SVM-PSO, ANN and ARMA were used for forecasting the one month lead values for Bigfork station. In the testing phase, SVM-PSO forecasts the streamflow values with an NMSE of 0.13 and correlation coefficient is 0.86, whereas ANN predicts with NMSE of 0.45 and R value is 0.82. Likewise ARMA has NMSE of 0.79 and R value 0.76 for the Swan River. Even though the correlation coefficient (R) is almost same for all the three processes, still there is much change in the NMSE value. Hence, it is always advisable to check the mean square error to compare the performance of the algorithm. Further from the results, it seen that SVM-PSO model predicts the streamflow values with low NMSE and greater correlation coefficient and thus showing a better performance compared to ARMA and ANN. Figures 4, 5 and 6 show the comparison of the measured and predicted heads using the testing data for ARMA, ANN and SVM-PSO methods. Further in this study, the mean absolute peak prediction error was calculated. Table 7 depicts the error involved in predicting the peak streamflows by the each process. Table 7 shows that SVM-PSO model was able to predict the peaks more accurately compared to the ANN and ARMA. The performance of the various models is summarized in Table 8.

Fig. 4
figure 4

Comparison between simulated and actual streamflow values for testing data of Swan River near Big Fork Station(ARMA model)

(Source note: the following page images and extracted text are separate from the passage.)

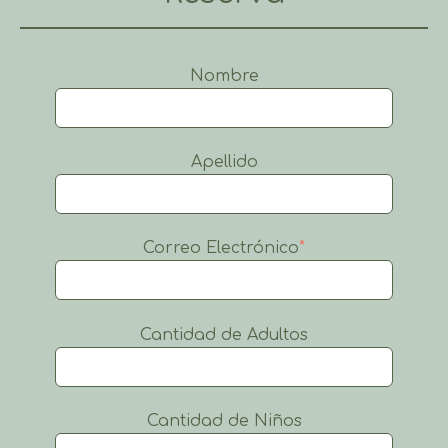
Nombre
Apellido
Correo Electrónico
*
Cantidad de Adultos
Cantidad de Niños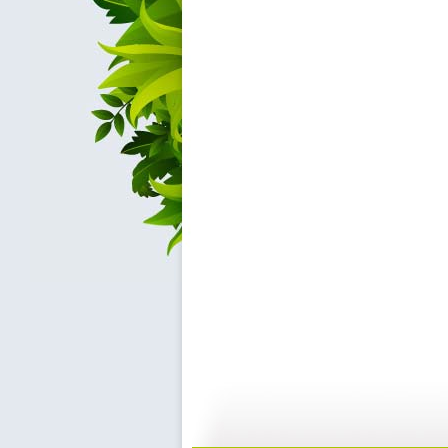
【亲子游戏...
【亲子游戏...
02:04
0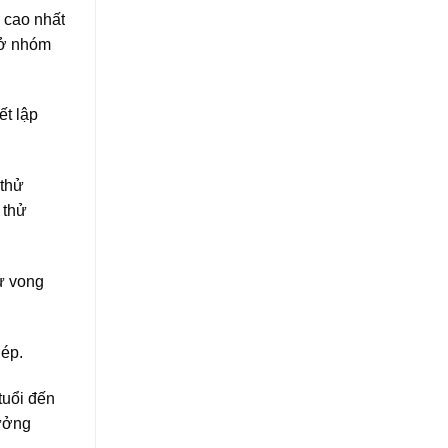
 cao nhất
 ở nhóm
ết lập
 thử
 thử
ử vong
hép.
tuổi đến
rưởng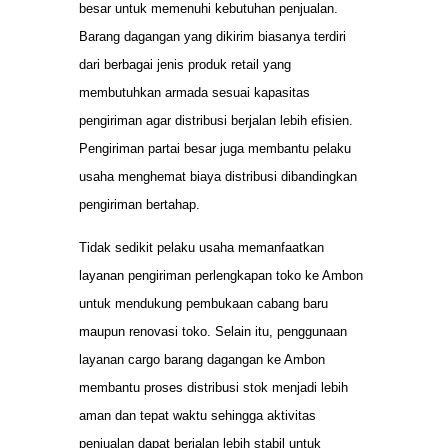
besar untuk memenuhi kebutuhan penjualan.
Barang dagangan yang dikirim biasanya terdiri
dari berbagai jenis produk retail yang
membutuhkan armada sesuai kapasitas
pengiriman agar distribusi berjalan lebih efisien.
Pengiriman partai besar juga membantu pelaku
usaha menghemat biaya distribusi dibandingkan
pengiriman bertahap.
Tidak sedikit pelaku usaha memanfaatkan
layanan pengiriman perlengkapan toko ke Ambon
untuk mendukung pembukaan cabang baru
maupun renovasi toko. Selain itu, penggunaan
layanan cargo barang dagangan ke Ambon
membantu proses distribusi stok menjadi lebih
aman dan tepat waktu sehingga aktivitas
penjualan dapat berjalan lebih stabil untuk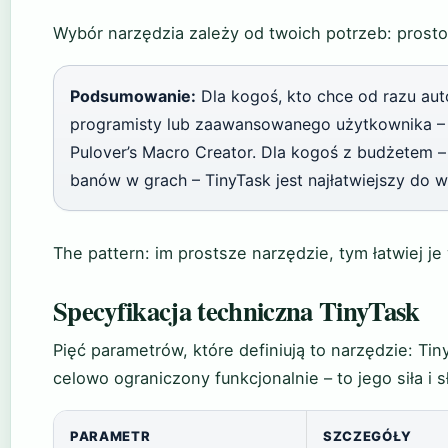
Wybór narzędzia zależy od twoich potrzeb: prosto
Podsumowanie:
Dla kogoś, kto chce od razu aut
programisty lub zaawansowanego użytkownika –
Pulover’s Macro Creator. Dla kogoś z budżetem – 
banów w grach – TinyTask jest najłatwiejszy do w
The pattern: im prostsze narzędzie, tym łatwiej 
Specyfikacja techniczna TinyTask
Pięć parametrów, które definiują to narzędzie: Tin
celowo ograniczony funkcjonalnie – to jego siła i 
PARAMETR
SZCZEGÓŁY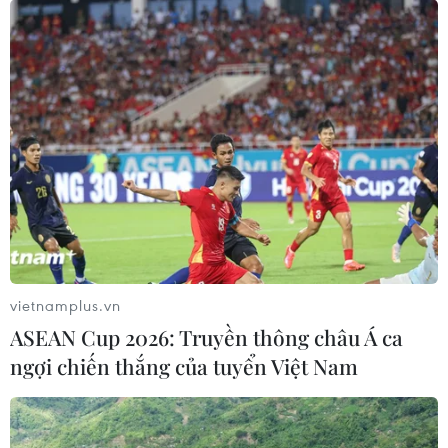
Hà Nội tăng cường đảm bảo trật tự an
toàn giao thông, đô thị dịp 2/9
27/08/2019 06:08
Thường trực Ban An toàn giao thông thành phố đề nghị
Công an thành phố chỉ đạo mở đợt cao điểm bảo đảm
trật tự, an toàn giao thông dịp nghỉ lễ Quốc khánh 2/9
tới.
vietnamplus.vn
ASEAN Cup 2026: Truyền thông châu Á ca
ngợi chiến thắng của tuyển Việt Nam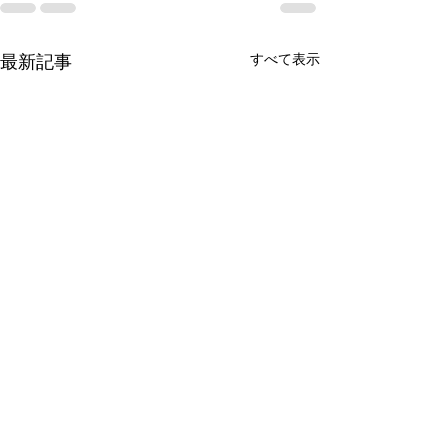
最新記事
すべて表示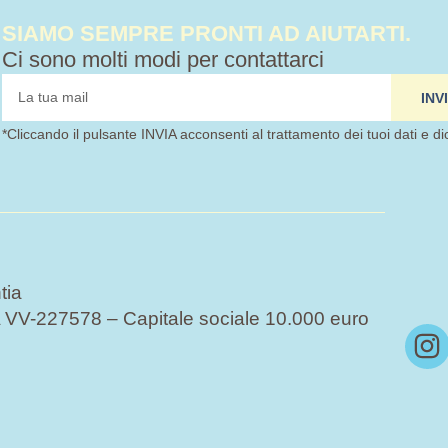
SIAMO SEMPRE PRONTI AD AIUTARTI.
Ci sono molti modi per contattarci
tua
INV
mail
*Cliccando il pulsante INVIA acconsenti al trattamento dei tuoi dati e di
tia
VV-227578 – Capitale sociale 10.000 euro
I
n
s
t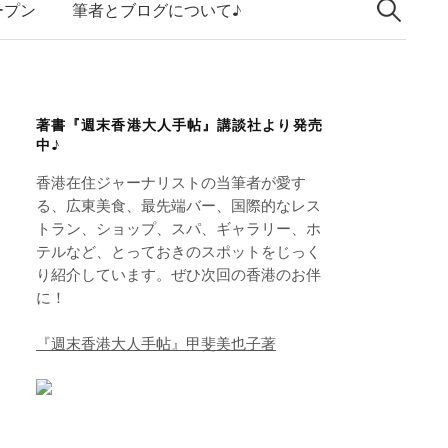
索:
k
ープン
筆者とブログについて♪
e
d
I
著書『週末香港大人手帖』講談社より発売
n
中♪
香港在住ジャーナリストの当筆者が愛す
る、広東美食、最先端バー、国際的なレス
トラン、ショップ、スパ、ギャラリー、ホ
テルなど、とっておきのスポットをじっく
り紹介しています。ぜひ次回の香港のお伴
に！
『週末香港大人手帖』甲斐美也子著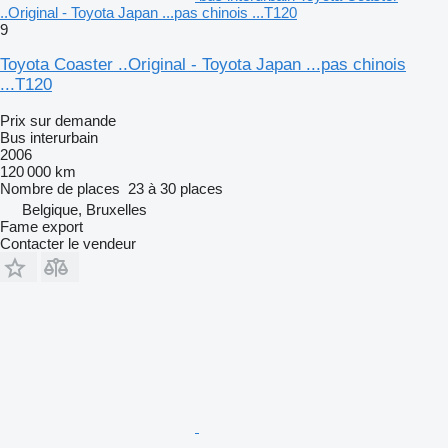
..Original - Toyota Japan ...pas chinois ...T120
9
Toyota Coaster ..Original - Toyota Japan ...pas chinois
...T120
Prix sur demande
Bus interurbain
2006
120 000 km
Nombre de places
23 à 30 places
Belgique, Bruxelles
Fame export
Contacter le vendeur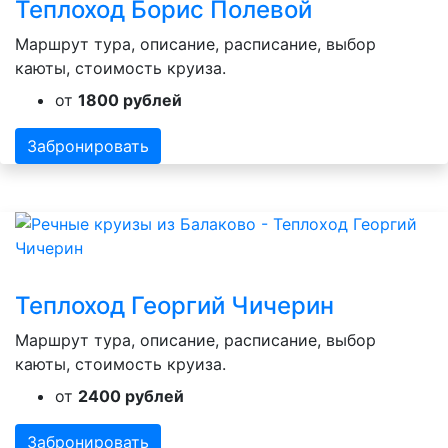
Теплоход Борис Полевой
Маршрут тура, описание, расписание, выбор
каюты, стоимость круиза.
от
1800 рублей
Забронировать
Теплоход Георгий Чичерин
Маршрут тура, описание, расписание, выбор
каюты, стоимость круиза.
от
2400 рублей
Забронировать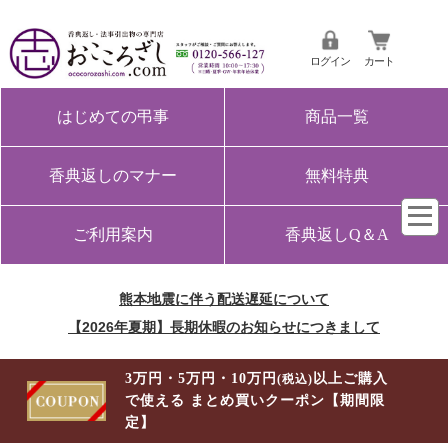
ログイン
カート
はじめての弔事
商品一覧
香典返しのマナー
無料特典
ご利用案内
香典返しQ＆A
熊本地震に伴う配送遅延について
【2026年夏期】長期休暇のお知らせにつきまして
3万円・5万円・10万円
以上ご購入
(税込)
で使える まとめ買いクーポン【期間限
定】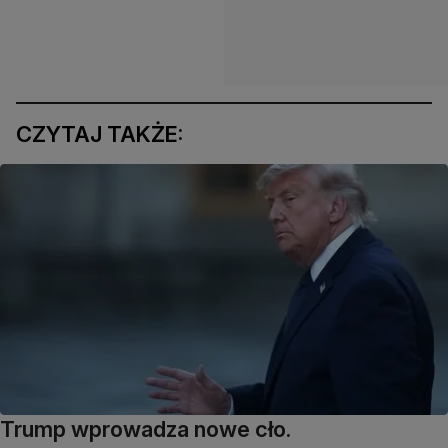
CZYTAJ TAKŻE:
Trump wprowadza nowe cło.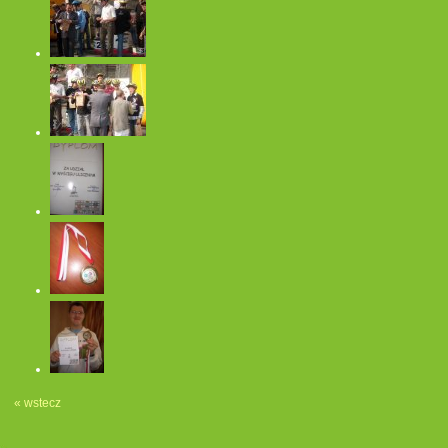
« wstecz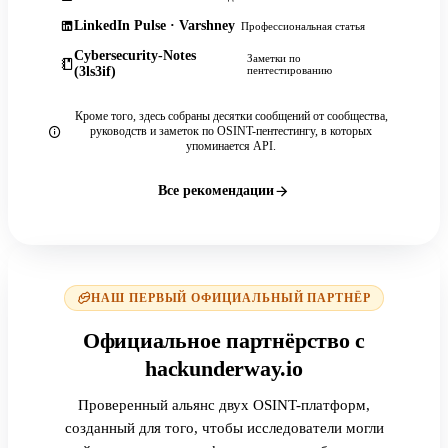
LinkedIn Pulse · Varshney
Профессиональная статья
Cybersecurity-Notes
Заметки по
(3ls3if)
пентестированию
Кроме того, здесь собраны десятки сообщений от сообщества,
руководств и заметок по OSINT-пентестингу, в которых
упоминается API.
Все рекомендации
НАШ ПЕРВЫЙ ОФИЦИАЛЬНЫЙ ПАРТНЁР
Официальное партнёрство с
hackunderway.io
Проверенный альянс двух OSINT-платформ,
созданный для того, чтобы исследователи могли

Table 7 The comparison of peak estimates predicted by different models for the testing period of Swan River
Table 8 Comparison of R and NMSE values for Swan River and St. Regis River
Table 9 The comparison of peak estimates predicted by different models for the testing period of St. Regis River

Similarly, the performance of various models at the Clark Fork station is summarized in Table 8. The SVM-PSO has obtained the minimum NMSE of 0.193, compared to ANN and ARMA. This shows that SVM-PSO is able to capture the underlying dynamics of the streamflow values more closely when compared with ANN and ARMA. This is reconfirmed by observing the correlation values. Also, Figs. 7, 8 and 9 depict the measured and predicted heads using ARMA, ANN and SVM-PSO models for the testing data. Further it is seen that mean absolute peak prediction error has been calculated to determine which method is predicting peaks more closely. From Table 9, it is observed that SVM-PSO predicts peaks with 0.24 error, whereas ARMA model predicts peaks with 0.355 error and ANN has 0.266 error. Therefore, the nonlinear mapping ability and proper selection of parameters make the SVM-PSO successful in streamflow forecasting.

Fig. 5
figure 5

Comparison between simulated and actual streamflow values for testing data of Swan River near Big Fork Station (ANN model)

Fig. 6
figure 6

Comparison between simulated and actual streamflow values for testing data of Swan River near Big Fork Station (SVM-PSO model)

Fig. 7
figure 7

Comparison between simulated and actual streamflow values for testing data of St. Regis River near Clark Fork Station (ARMA model)

Fig. 8
figure 8

Comparison between simulated and actual streamflow values for testing data of St. Regis River near Clark Fork Station (ANN model)

Fig. 9
figure 9

Comparison between simulated and actual streamflow values for testing data of St. Regis River near Clark Fork Station (SVM-PSO model)

5 Conclusions

A hybrid model based on the combination of SVM and PSO is proposed in this study to improve the forecasting performance. The SVM-PSO model was obtained by integrating the two novel methods PSO and SVM. SVM operates on the principle of structural minimization rather than the minimization of the errors. Further PSO was employed in selecting the appropriate SVM parameters to enhance the forecasting accuracy. So this combination of SVM and PSO has made the proposed SVM-PSO model to perform better compared to the other traditional models. Furthermore, this study determines that the proposed SVM-PSO offers a valid alternative for application in hydrology. In this study, only streamflow values are used for the analysis. In future, the other hydrological variables such as rainfall and temperature can be used in the prediction of streamflow values. The idea of hybrid model can be used in other areas like weather forecast and rainfall runoff forecast to check the usability of the proposed model. Further, some enhanced versions of PSO technique [22] can be adapted to choose the SVM parameters.